A Good Catch

(An excerpt from Wisdom: A Love Story.)

A middle-aged person needs a strong spine to enter the contemporary dating milieu. The awfulness of it is reflected in articles with titles like “The do’s and don’ts of dating after 50,” “The 3 biggest dating deal-breakers for those over 50,” and “How to make dating after 50 more fun and less stressful.”  The headlines tell of the treachery built right in.  Most middle-aged daters have loved and lived and lost, whether through divorce, death, job loss, or health woes.  They’ve accrued life experiences good and bad.  Those with the good don’t want to get taken, and those with the bad want better.  Hence advice that has the same tone as articles about avoiding financial scammers or not putting off a colonoscopy.  Dating is a dangerous playground if you’re not prepared.

For women, there’s the added caution about choosing an outfit, meeting in a public place, and steering clear of first-date sex.  It could almost be advice for adolescents.  The irony about dating advice for middle-aged people is that, even though ostensibly you’ve lived long enough to cultivate some wisdom, it’s assumed that, if you don’t thoroughly prepare, you could blithely walk into disappointment or even disaster.  A date who is actually ten years older than their stated age.  Or ten years younger and thinks you have money: to wit, a scammer. He might be dangerous.  She might have grown children living in her basement. Or the person is penniless.

I had read many such articles. I didn’t want to get scammed, lied to, or raped. But I also worried because while I measured my prospective online dates against the do’s-and-don’ts list, I had to assume the guy might be doing the same with me.  I wasn’t exactly a great prospect, and not just because of the two divorces and the virtual poverty I found myself in afterwards.  I loved my teaching job, but it paid below the median income for Massachusetts.  I could barely afford housing close enough to my job to keep it.  But my biggest fear wasn’t that a date would find out I wasn’t flush with cash or decide my BMI was too high.  My biggest fear was that the guy would do an online search of my name and find dirt on me.  Because there was dirt.  The shame of it was like grit in a sandstorm.  You couldn’t seal it out.

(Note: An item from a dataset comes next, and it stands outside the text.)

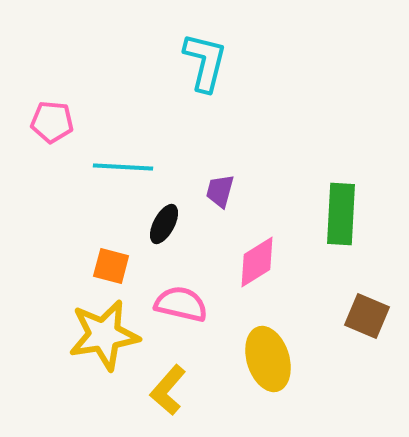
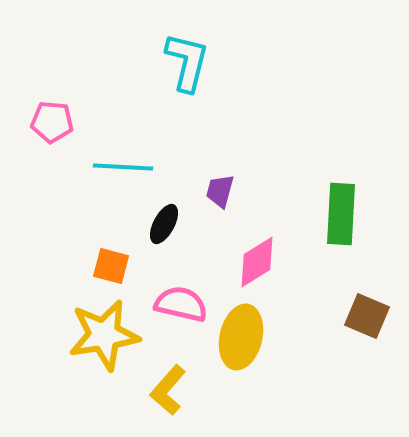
cyan L-shape: moved 18 px left
yellow ellipse: moved 27 px left, 22 px up; rotated 30 degrees clockwise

I did not yet know John was a good will ambassador, the embodiment of trusting.  He assumed the best about people even when they overlooked his own best qualities. Before me, he had gone on dates with two different women, neither of whom had taken up his invitation for a second. “They had a lot going on,” he explained, young kids and demanding jobs.  It didn’t occur to him that they might have been making excuses, my own somewhat jaded reaction.  More relevant, his own digging began and ended at my faculty homepage, where he downloaded my photograph.  That was it. He was even embarrassed when I discovered my face on his desktop and asked how it got there. “Is it okay?” he sheepishly asked, as if there could be a legitimate “no.”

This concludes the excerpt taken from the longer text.